|
|
May 30, 2003/Iyar 28 5763, Vol. 55, No. 40
Falash Mura activists demand aliyah
LOOLWA KHAZZOOM
Jewish Telegraphic Agency
JERUSALEM - "Every day I go to the Ministry of the Interior," says Binkito Baquaia, grasping pictures of her family.
"I have been separated from my mother, father, brother and sisters for six years. I keep trying to find out what is happening with them, when Israel will bring them," she continues. "The Ministry of the Interior staff repeatedly brush me off."

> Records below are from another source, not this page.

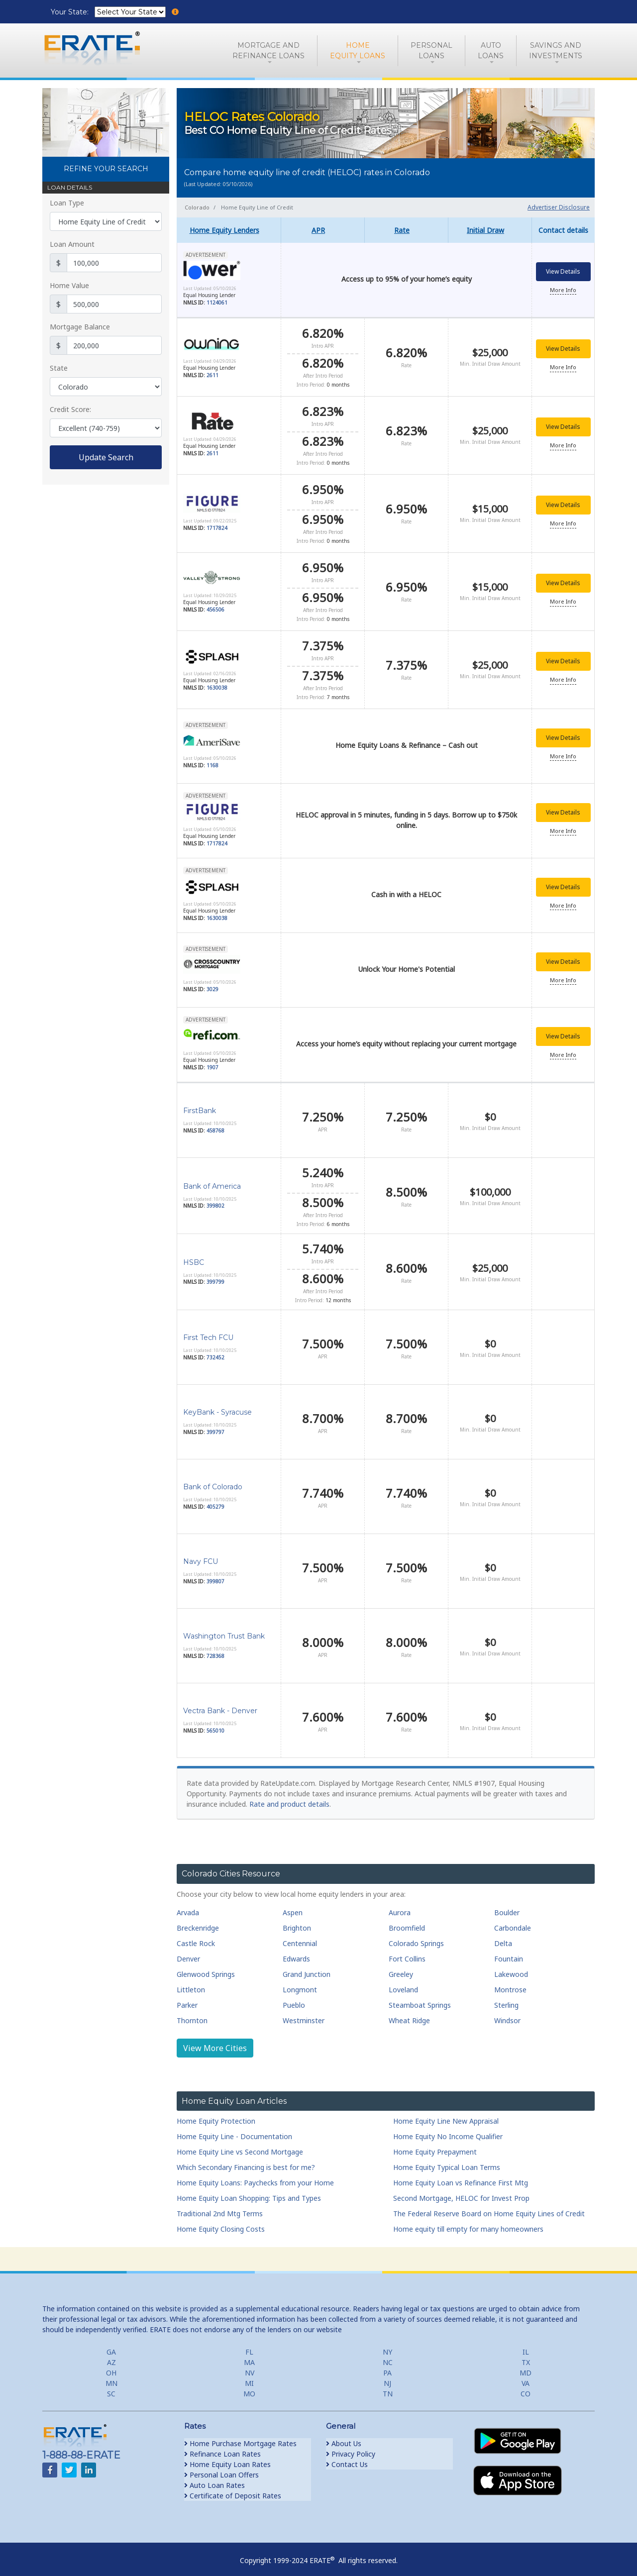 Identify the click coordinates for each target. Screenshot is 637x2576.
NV (249, 2368)
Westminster (303, 2016)
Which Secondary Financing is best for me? (246, 2163)
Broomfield (407, 1923)
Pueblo (294, 2000)
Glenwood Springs (206, 1969)
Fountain (508, 1954)
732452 (215, 1352)
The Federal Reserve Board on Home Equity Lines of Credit (489, 2209)
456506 (215, 607)
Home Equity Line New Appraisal (446, 2117)
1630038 (217, 684)
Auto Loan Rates (214, 2481)
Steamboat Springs (420, 2000)
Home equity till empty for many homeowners (468, 2225)
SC (111, 2389)
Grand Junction (306, 1969)
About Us (343, 2439)
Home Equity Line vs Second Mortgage (240, 2148)
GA (111, 2348)
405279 (215, 1502)
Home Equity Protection (216, 2117)
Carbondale (512, 1923)
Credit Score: (70, 409)
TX (526, 2358)
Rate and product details (289, 1800)
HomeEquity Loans (357, 50)
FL (249, 2348)
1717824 (217, 526)
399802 (215, 1201)
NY (387, 2348)
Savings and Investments (555, 50)
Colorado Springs (416, 1939)
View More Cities (215, 2043)
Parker (187, 2000)
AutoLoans (491, 50)
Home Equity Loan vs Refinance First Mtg (460, 2178)
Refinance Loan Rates (222, 2450)
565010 (215, 1726)
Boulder (507, 1908)
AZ (111, 2358)
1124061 (217, 303)
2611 (212, 375)
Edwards (296, 1954)
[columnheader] (229, 230)
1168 (212, 761)
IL (526, 2348)
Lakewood (511, 1969)
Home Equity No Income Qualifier (448, 2132)
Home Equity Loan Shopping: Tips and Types (249, 2194)
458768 (215, 1126)
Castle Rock (196, 1939)
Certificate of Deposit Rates (232, 2491)
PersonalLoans (431, 50)
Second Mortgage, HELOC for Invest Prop (461, 2194)
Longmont (300, 1985)
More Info (563, 290)
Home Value (69, 285)
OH (111, 2368)
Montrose (510, 1985)
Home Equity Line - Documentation (234, 2132)
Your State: (71, 11)
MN (111, 2379)
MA (249, 2358)
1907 (212, 1063)
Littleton (191, 1985)
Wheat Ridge (409, 2016)
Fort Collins (407, 1954)
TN (388, 2389)
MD (525, 2368)
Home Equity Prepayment (435, 2148)
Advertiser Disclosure (559, 207)
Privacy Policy (350, 2450)
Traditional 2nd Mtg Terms (220, 2209)
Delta (503, 1939)
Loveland (403, 1985)
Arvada (188, 1908)
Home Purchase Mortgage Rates (240, 2439)
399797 (215, 1427)
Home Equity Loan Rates (227, 2460)
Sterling (506, 2000)
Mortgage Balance (80, 326)
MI (249, 2379)
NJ (387, 2379)
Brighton (297, 1923)
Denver (188, 1954)
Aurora (400, 1908)
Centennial (300, 1939)
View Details (563, 272)
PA (387, 2368)
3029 (212, 985)
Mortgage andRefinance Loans (268, 50)
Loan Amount (72, 244)
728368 (215, 1651)
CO (526, 2389)
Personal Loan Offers (221, 2470)
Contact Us (347, 2460)
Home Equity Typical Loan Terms (446, 2163)
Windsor (507, 2016)
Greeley (401, 1969)
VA (526, 2379)
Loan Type (67, 202)
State (59, 368)
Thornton (192, 2016)
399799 (215, 1277)
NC (388, 2358)
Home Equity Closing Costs (221, 2225)
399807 (215, 1576)
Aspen (293, 1908)
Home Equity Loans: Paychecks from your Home (255, 2178)
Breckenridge (198, 1923)
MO (249, 2389) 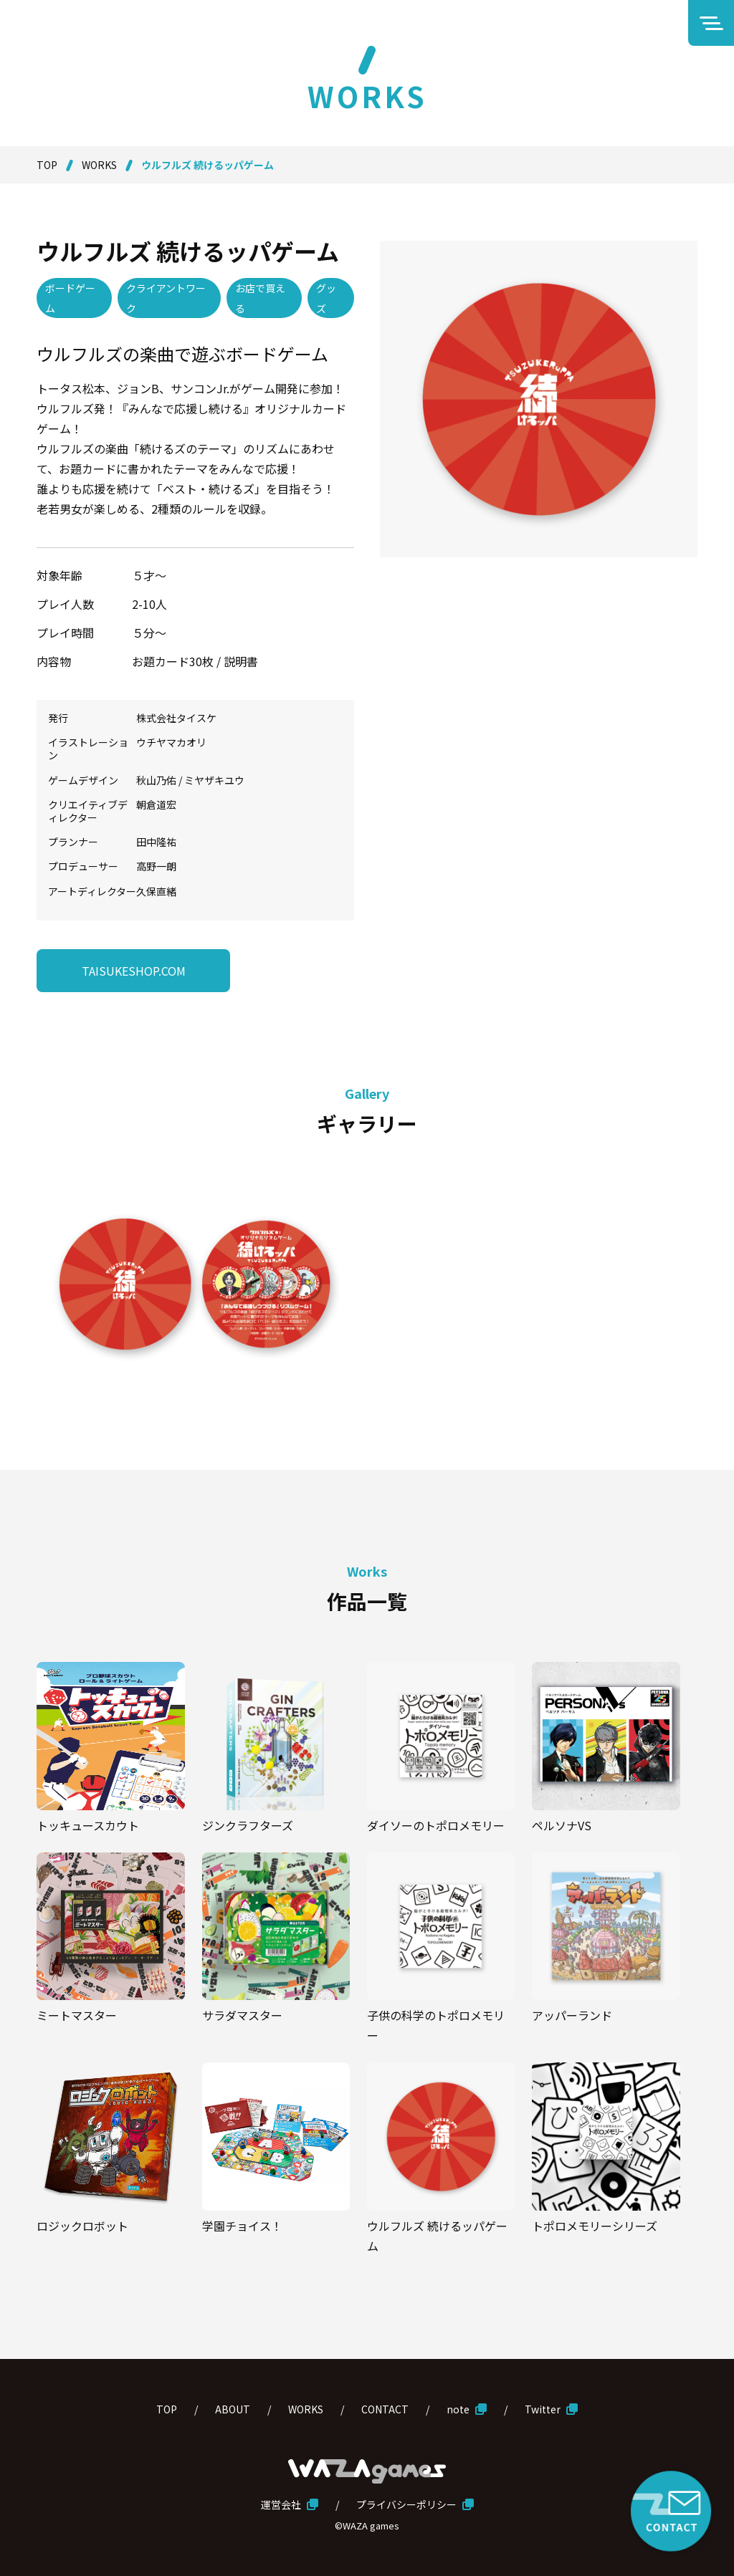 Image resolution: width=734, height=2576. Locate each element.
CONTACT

Baquaia is among thousands of Ethiopian immigrants demonstrating against the Interior Ministry this week, demanding that the immigration of the Falash Mura - the majority of whose ancestors converted to Christianity under social and economic pressure - be expedited.
Some 2,000 protesters marched through Jerusalem on May 25, congregating in front of the Interior Ministry for a six-hour demonstration.

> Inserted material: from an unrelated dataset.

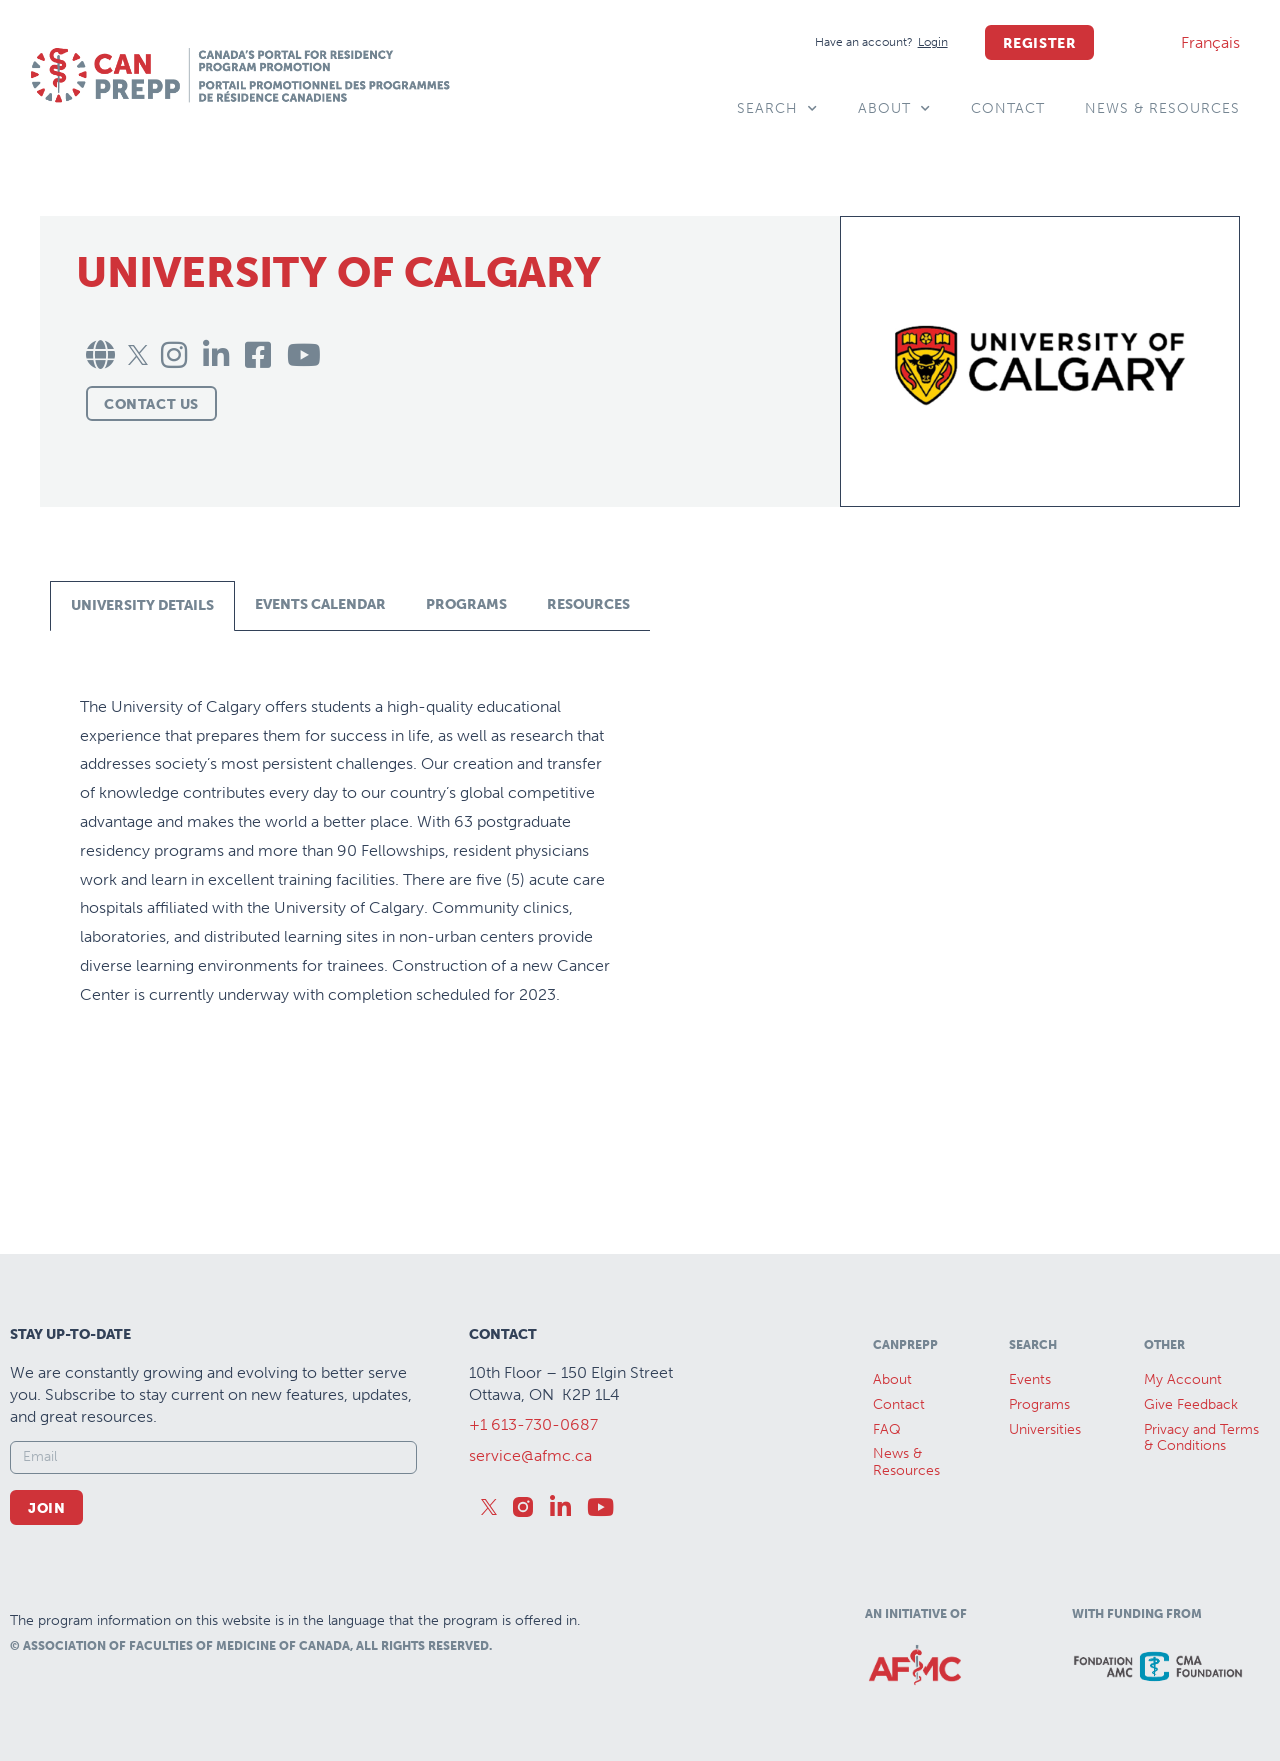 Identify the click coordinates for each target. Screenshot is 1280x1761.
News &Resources (906, 1462)
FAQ (887, 1429)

"We are demanding the implementation of the government's Feb. 16 decision" to expedite the immigration of the Falash Mura, said Avraham Neguise, director of South Wing to Zion: The Association for the Ingathering and Absorption of Ethiopian Jews in Israel, which is organizing the weeklong protest.

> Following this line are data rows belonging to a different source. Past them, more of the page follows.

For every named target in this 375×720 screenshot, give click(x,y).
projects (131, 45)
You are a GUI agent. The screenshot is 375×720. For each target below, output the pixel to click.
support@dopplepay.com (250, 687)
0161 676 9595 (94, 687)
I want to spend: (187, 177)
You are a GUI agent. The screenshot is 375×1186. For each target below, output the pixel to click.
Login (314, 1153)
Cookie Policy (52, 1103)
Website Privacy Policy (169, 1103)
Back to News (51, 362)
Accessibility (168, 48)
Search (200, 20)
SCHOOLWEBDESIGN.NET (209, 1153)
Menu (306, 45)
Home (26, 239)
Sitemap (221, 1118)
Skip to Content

When Israel began carrying out large-scale immigration operations of Ethiopian Jews in the early 1990s, many Falash Mura attempted to join the wave, claiming they were Jewish by ancestry.
The number of Falash Mura continued to grow, leading the Israeli government to believe they were not Jews but just wanted to leave famine-plagued Ethiopia.
In 1998, the government changed its policy, reviewing each Ethiopian immigration request on an individual basis.
The Feb. 16 decision ordered the government to immediately examine the eligibility of an estimated 18,000 waiting to immigrate and bring anyone descended from an Ethiopian Jew on the mother's side.
But Neguise claimed that Interior Minister Avraham Poraz last week reversed the Feb. 16 decision, arguing that Israel does not have enough money to bring the Falash Mura.
Many demonstrators say the real reason for the delay is racism - though Poraz has issued a statement calling such allegations "completely unfounded."